Results of Operations
Net sales in the second quarter ended February 28, 1994 of $37.0 million were
comparable to sales in the prior year quarter of $36.6 million. The gross
profit margin of 20.9% of net sales increased from 15.0% in the second
quarter of 1993. The increase is attributable to cost reductions.
Selling, general and administrative expense decreased 13.0%, on equivalent
sales, from $6.2 million in the fiscal 1993 quarter to $5.4 million in the
current quarter.
Interest expense increased by $290,000 as a result of higher borrowing levels
during the quarter to build inventories required for increased demand. The
backlog of orders increased by more than $70 million from the prior-year
level. The increase in orders is due, primarily, to the implementation of
just-in-time relationships with major retailers. The new leaders in room air
conditioner retailing require delivery during the peak season (April through
July) rather than before their selling season.

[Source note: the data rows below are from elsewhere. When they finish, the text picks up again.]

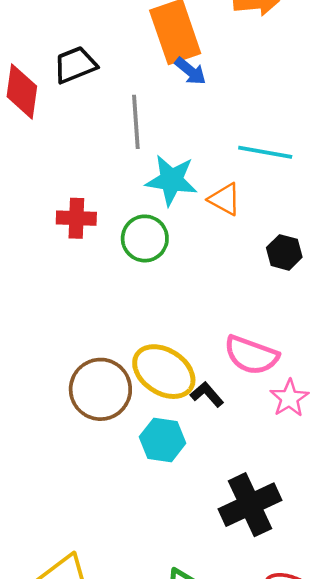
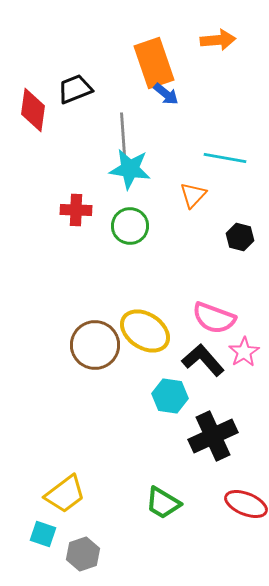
cyan star: (171, 180) -> (130, 169), moved
orange triangle: (225, 199) -> (193, 195), turned 44
black L-shape: (207, 394) -> (203, 360), moved, size x1.6
cyan hexagon: (163, 440) -> (170, 396), moved

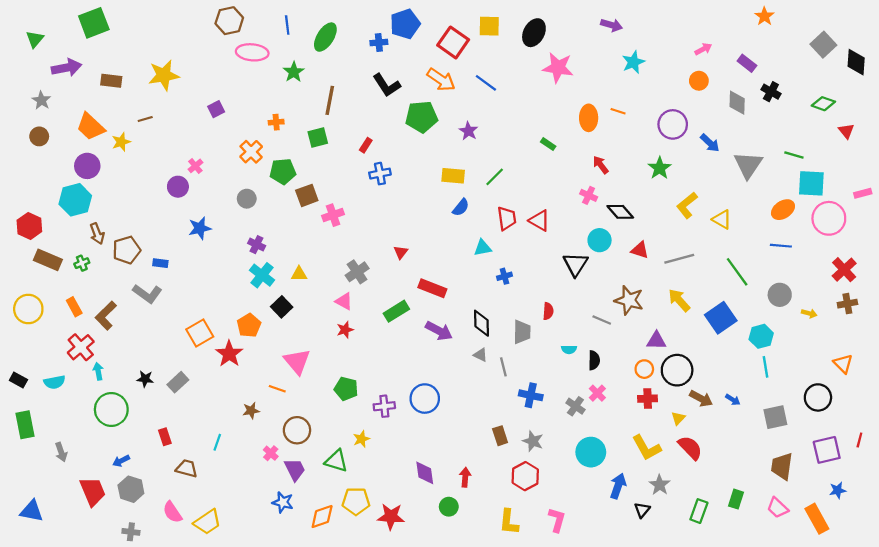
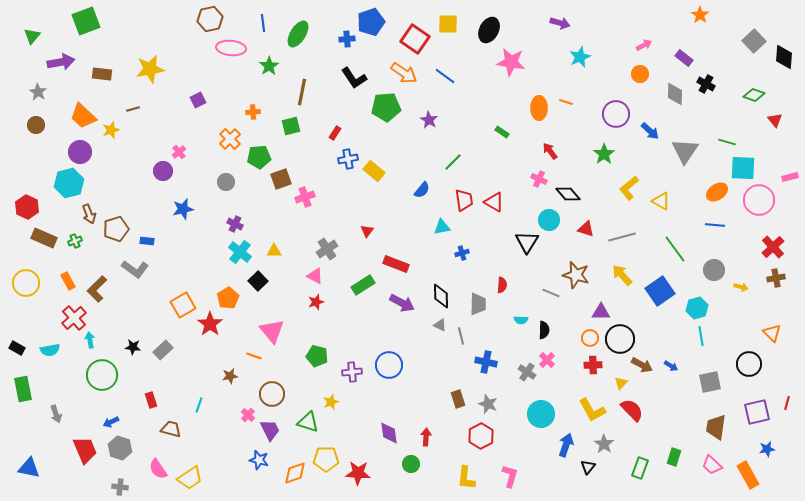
yellow rectangle: (453, 176) -> (374, 171), moved, turned 35

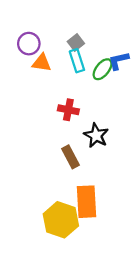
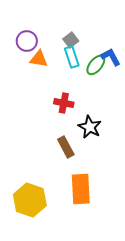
blue L-shape: (119, 61) -> (111, 57), turned 75
yellow hexagon: (61, 220) -> (30, 200), moved

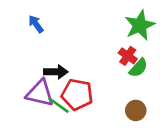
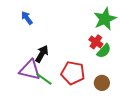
black arrow: (56, 72) -> (42, 54), turned -60
red pentagon: (77, 94) -> (73, 73), moved

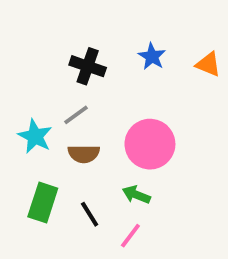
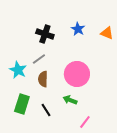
brown semicircle: (84, 154) -> (43, 79), turned 91
pink line: (130, 236) -> (85, 122), moved

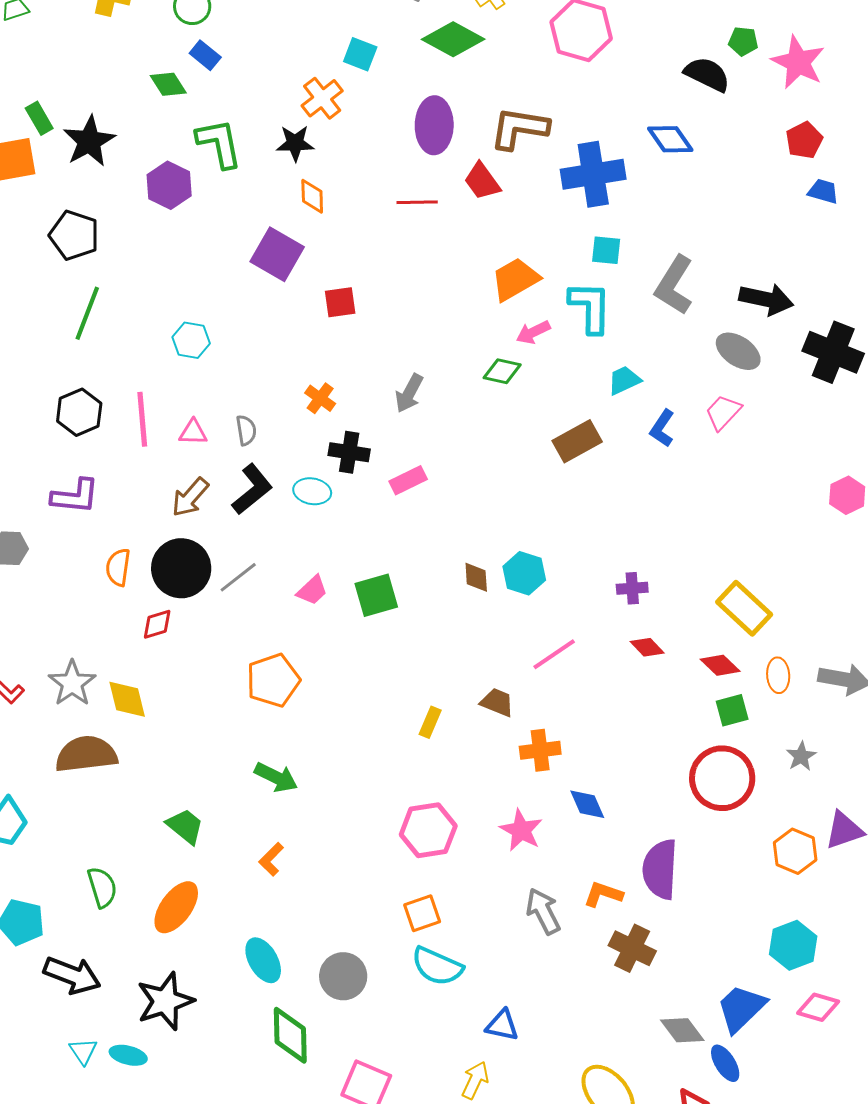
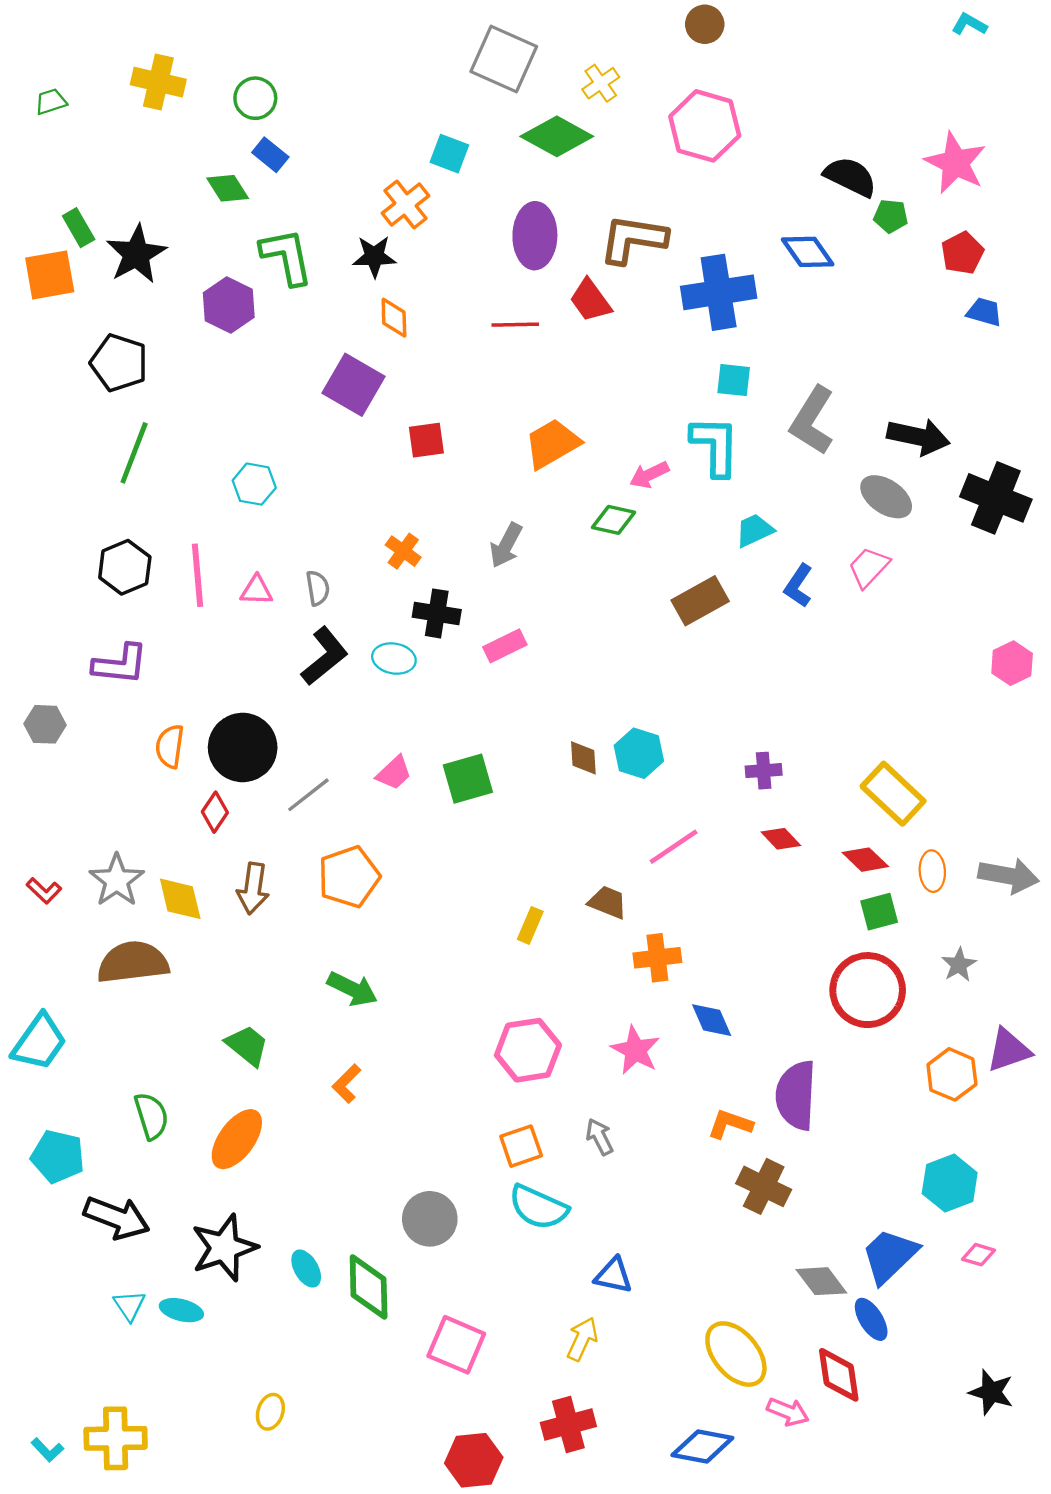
green pentagon: (743, 41) -> (891, 216), moved
orange trapezoid: (515, 279) -> (552, 444), moved
brown arrow: (190, 497) -> (253, 888), moved, turned -33
gray line: (238, 577) -> (308, 795), moved
red diamond: (157, 624) -> (215, 812), turned -40
gray arrow: (543, 911) -> (600, 1137), moved, size x0.7
cyan ellipse: (263, 960) -> (306, 1269), moved, size x0.7
pink diamond: (818, 1007) -> (979, 1255), size x0.7

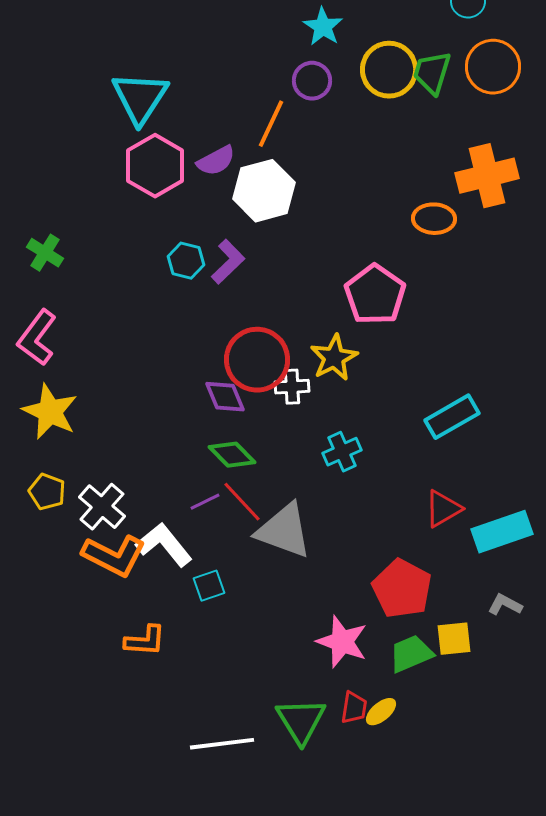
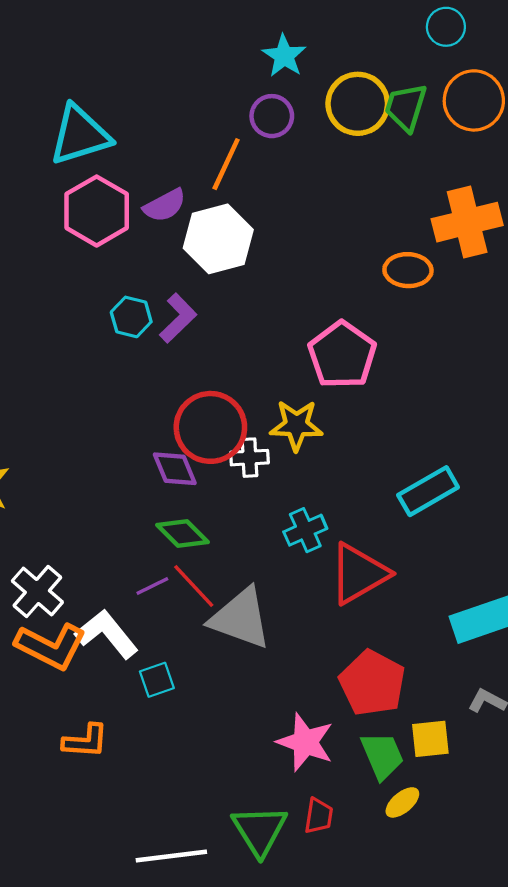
cyan triangle: (140, 98) -> (80, 135), turned 40
yellow star: (334, 358) -> (296, 425), turned 30
red triangle: (443, 509) -> (359, 574), moved, size x1.5
green trapezoid: (411, 654) -> (382, 756), turned 90
yellow ellipse: (381, 712) -> (402, 802), moved

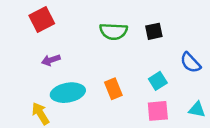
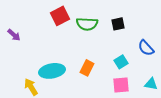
red square: (42, 20) -> (60, 16), moved
purple arrow: (51, 60) -> (14, 35), moved, turned -120
orange rectangle: (113, 89) -> (87, 68), turned 49

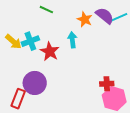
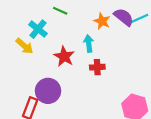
cyan cross: (30, 41) -> (38, 29), moved, turned -30
red cross: (107, 84) -> (97, 67), moved

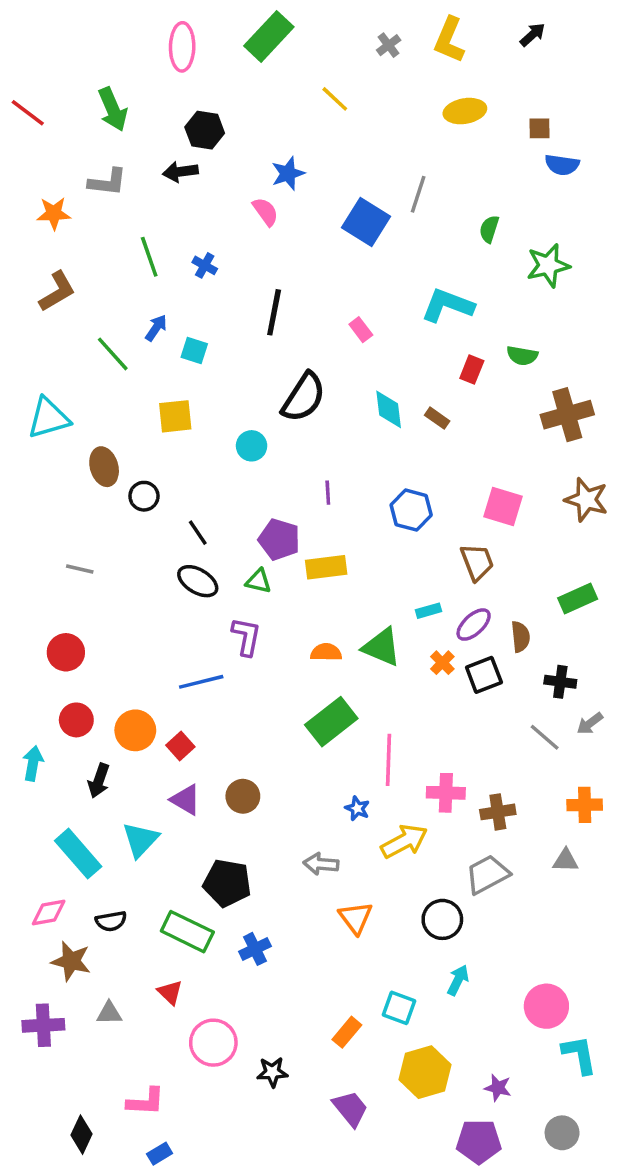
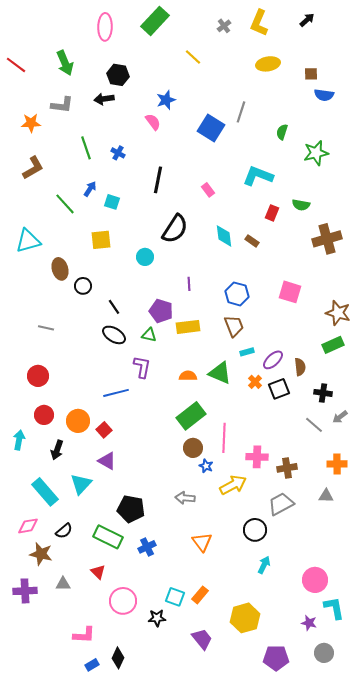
brown star: (586, 500) -> (338, 313), moved
brown trapezoid: (477, 562) -> (234, 326), moved
brown circle: (243, 796) -> (193, 448), moved
orange triangle: (356, 918) -> (202, 542), moved
black semicircle: (111, 921) -> (64, 531), turned -30
cyan square: (399, 1008) -> (175, 597), moved
purple star: (498, 1088) -> (309, 623), moved
black diamond: (82, 1135) -> (118, 658), moved

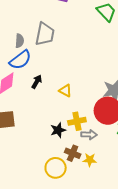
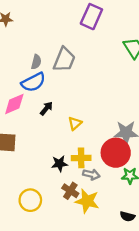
yellow triangle: (65, 91) -> (75, 123), turned 40
yellow star: (90, 160) -> (87, 201), size x1.6
yellow circle: (56, 168) -> (30, 200), moved

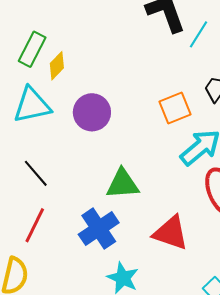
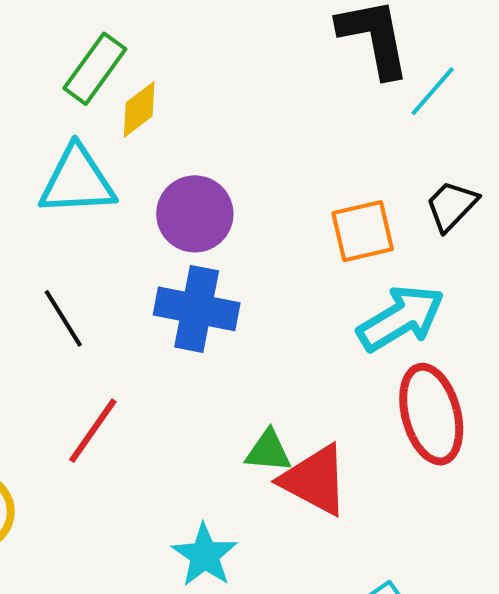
green triangle: (123, 184) -> (268, 451), moved, size x0.7
red line: (35, 225) -> (93, 431), moved
blue cross: (99, 228) -> (197, 309), moved, turned 36

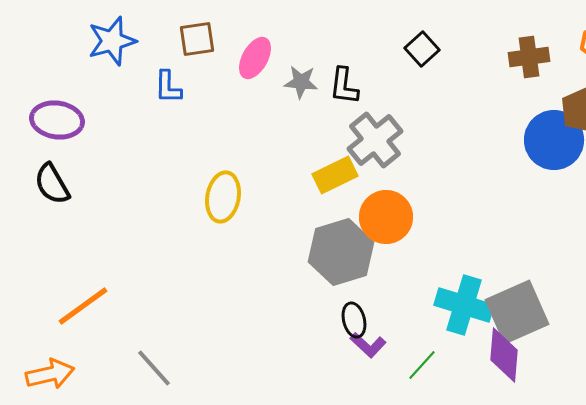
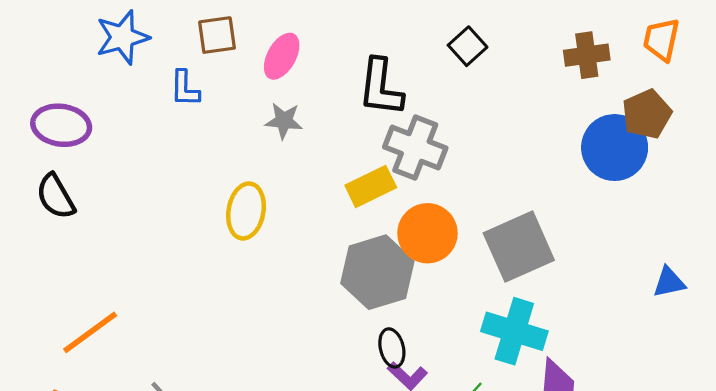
gray star: (301, 82) -> (284, 121), moved
black L-shape: (344, 86) -> (381, 87), size x1.4
gray cross: (375, 140) -> (415, 148), turned -30
gray square: (517, 312) -> (519, 247), moved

Net income for the fiscal 1994 quarter amounted to $1.1 million compared with
a loss of $886,000 in the fiscal 1993 quarter.
Six Months
In the seasonally slow six-month period ended February 28, 1994, sales were
off 4.8% to $47.5 million compared with $49.9 million in the prior fiscal
year.
Gross profit margin improved to 20.6% of net sales during the fiscal 1994
period, compared with 15.8% in fiscal 1993.
Selling, general and administrative expenses in the six months of fiscal 1994
were reduced by 8.1% to $10.6 million from $11.5 million in fiscal 1993.
In the six-month period, the Company reduced by 50% the seasonal pre-tax loss
on 5% lower sales.
The six months of fiscal 1994 were affected by the adoption of Statement of
Financial Accounting Standards ("SFAS") No. 109, "Accounting for Income
Taxes." This resulted in a decrease in the effective tax rate from 39% in
fiscal 1993 period to 3% in fiscal 1994, reducing the six-month tax benefit.
The adoption of SFAS No. 109 also resulted in a one-time favorable cumulative
effect of an accounting change for prior periods amounting to $1.8 million.
Including the effects of SFAS No. 109, the net loss for the six-month period
was $1.1 million versus a loss of $3.4 million in the first half of 1993.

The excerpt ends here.